▶ [EXERCISE BRIEF] Nothing left out, nothing added: return the full set of records.

▶ [LISTED ENTRIES]
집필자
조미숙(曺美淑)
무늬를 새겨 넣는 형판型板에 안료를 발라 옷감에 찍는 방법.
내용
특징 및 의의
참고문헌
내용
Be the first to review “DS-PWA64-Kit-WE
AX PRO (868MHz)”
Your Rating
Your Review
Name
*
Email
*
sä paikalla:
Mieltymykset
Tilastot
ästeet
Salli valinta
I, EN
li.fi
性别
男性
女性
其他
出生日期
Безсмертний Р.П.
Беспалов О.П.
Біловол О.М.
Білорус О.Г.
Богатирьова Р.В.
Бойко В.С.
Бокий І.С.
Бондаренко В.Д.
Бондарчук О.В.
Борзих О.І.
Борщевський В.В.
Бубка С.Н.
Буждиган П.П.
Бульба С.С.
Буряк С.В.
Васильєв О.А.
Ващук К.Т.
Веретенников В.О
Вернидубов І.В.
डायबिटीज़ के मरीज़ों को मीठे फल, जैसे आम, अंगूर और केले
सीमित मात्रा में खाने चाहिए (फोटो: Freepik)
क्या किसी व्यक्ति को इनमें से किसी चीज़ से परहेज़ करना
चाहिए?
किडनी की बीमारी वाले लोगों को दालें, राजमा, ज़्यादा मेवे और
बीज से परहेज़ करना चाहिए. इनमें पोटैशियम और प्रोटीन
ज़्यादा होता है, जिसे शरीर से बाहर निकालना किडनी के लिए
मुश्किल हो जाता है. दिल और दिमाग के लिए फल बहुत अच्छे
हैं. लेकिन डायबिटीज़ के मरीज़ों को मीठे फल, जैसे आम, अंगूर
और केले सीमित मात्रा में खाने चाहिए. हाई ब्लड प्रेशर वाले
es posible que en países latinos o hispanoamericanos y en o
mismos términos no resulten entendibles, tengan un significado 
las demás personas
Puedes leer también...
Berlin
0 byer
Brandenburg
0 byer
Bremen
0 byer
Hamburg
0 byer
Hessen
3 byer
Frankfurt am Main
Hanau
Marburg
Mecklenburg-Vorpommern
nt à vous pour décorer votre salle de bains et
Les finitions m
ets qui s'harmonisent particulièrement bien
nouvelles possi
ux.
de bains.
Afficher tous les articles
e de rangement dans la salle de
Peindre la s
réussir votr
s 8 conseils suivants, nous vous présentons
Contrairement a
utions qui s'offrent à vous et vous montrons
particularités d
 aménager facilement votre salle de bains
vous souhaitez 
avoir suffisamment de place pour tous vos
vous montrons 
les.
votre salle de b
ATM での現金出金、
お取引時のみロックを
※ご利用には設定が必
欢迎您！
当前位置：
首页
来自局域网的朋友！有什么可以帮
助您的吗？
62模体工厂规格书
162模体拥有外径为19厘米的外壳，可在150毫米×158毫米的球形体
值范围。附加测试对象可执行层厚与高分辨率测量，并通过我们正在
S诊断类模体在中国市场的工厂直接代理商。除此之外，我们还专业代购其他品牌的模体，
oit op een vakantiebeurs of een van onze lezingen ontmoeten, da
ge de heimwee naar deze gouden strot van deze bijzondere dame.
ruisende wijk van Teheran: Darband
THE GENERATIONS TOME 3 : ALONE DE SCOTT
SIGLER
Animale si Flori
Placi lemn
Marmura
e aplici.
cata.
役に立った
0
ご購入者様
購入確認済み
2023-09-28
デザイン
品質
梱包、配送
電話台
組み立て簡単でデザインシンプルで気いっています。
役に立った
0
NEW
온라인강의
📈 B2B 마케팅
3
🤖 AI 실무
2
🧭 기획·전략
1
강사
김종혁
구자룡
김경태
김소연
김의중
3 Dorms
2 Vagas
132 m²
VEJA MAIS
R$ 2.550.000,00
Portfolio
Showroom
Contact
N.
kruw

▶ [SOLVED PROBLEM]
집필자
조미숙(曺美淑)
무늬를 새겨 넣는 형판型板에 안료를 발라 옷감에 찍는 방법.
내용
특징 및 의의
참고문헌
내용
Be the first to review “DS-PWA64-Kit-WE
AX PRO (868MHz)”
Your Rating
Your Review
Name
*
Email
*
sä paikalla:
Mieltymykset
Tilastot
ästeet
Salli valinta
I, EN
li.fi
性别
男性
女性
其他
出生日期
Безсмертний Р.П.
Беспалов О.П.
Біловол О.М.
Білорус О.Г.
Богатирьова Р.В.
Бойко В.С.
Бокий І.С.
Бондаренко В.Д.
Бондарчук О.В.
Борзих О.І.
Борщевський В.В.
Бубка С.Н.
Буждиган П.П.
Бульба С.С.
Буряк С.В.
Васильєв О.А.
Ващук К.Т.
Веретенников В.О
Вернидубов І.В.
डायबिटीज़ के मरीज़ों को मीठे फल, जैसे आम, अंगूर और केले
सीमित मात्रा में खाने चाहिए (फोटो: Freepik)
क्या किसी व्यक्ति को इनमें से किसी चीज़ से परहेज़ करना
चाहिए?
किडनी की बीमारी वाले लोगों को दालें, राजमा, ज़्यादा मेवे और
बीज से परहेज़ करना चाहिए. इनमें पोटैशियम और प्रोटीन
ज़्यादा होता है, जिसे शरीर से बाहर निकालना किडनी के लिए
मुश्किल हो जाता है. दिल और दिमाग के लिए फल बहुत अच्छे
हैं. लेकिन डायबिटीज़ के मरीज़ों को मीठे फल, जैसे आम, अंगूर
और केले सीमित मात्रा में खाने चाहिए. हाई ब्लड प्रेशर वाले
es posible que en países latinos o hispanoamericanos y en o
mismos términos no resulten entendibles, tengan un significado 
las demás personas
Puedes leer también...
Berlin
0 byer
Brandenburg
0 byer
Bremen
0 byer
Hamburg
0 byer
Hessen
3 byer
Frankfurt am Main
Hanau
Marburg
Mecklenburg-Vorpommern
nt à vous pour décorer votre salle de bains et
Les finitions m
ets qui s'harmonisent particulièrement bien
nouvelles possi
ux.
de bains.
Afficher tous les articles
e de rangement dans la salle de
Peindre la s
réussir votr
s 8 conseils suivants, nous vous présentons
Contrairement a
utions qui s'offrent à vous et vous montrons
particularités d
 aménager facilement votre salle de bains
vous souhaitez 
avoir suffisamment de place pour tous vos
vous montrons 
les.
votre salle de b
ATM での現金出金、
お取引時のみロックを
※ご利用には設定が必
欢迎您！
当前位置：
首页
来自局域网的朋友！有什么可以帮
助您的吗？
62模体工厂规格书
162模体拥有外径为19厘米的外壳，可在150毫米×158毫米的球形体
值范围。附加测试对象可执行层厚与高分辨率测量，并通过我们正在
S诊断类模体在中国市场的工厂直接代理商。除此之外，我们还专业代购其他品牌的模体，
oit op een vakantiebeurs of een van onze lezingen ontmoeten, da
ge de heimwee naar deze gouden strot van deze bijzondere dame.
ruisende wijk van Teheran: Darband
THE GENERATIONS TOME 3 : ALONE DE SCOTT
SIGLER
Animale si Flori
Placi lemn
Marmura
e aplici.
cata.
役に立った
0
ご購入者様
購入確認済み
2023-09-28
デザイン
品質
梱包、配送
電話台
組み立て簡単でデザインシンプルで気いっています。
役に立った
0
NEW
온라인강의
📈 B2B 마케팅
3
🤖 AI 실무
2
🧭 기획·전략
1
강사
김종혁
구자룡
김경태
김소연
김의중
3 Dorms
2 Vagas
132 m²
VEJA MAIS
R$ 2.550.000,00
Portfolio
Showroom
Contact
N.
kruw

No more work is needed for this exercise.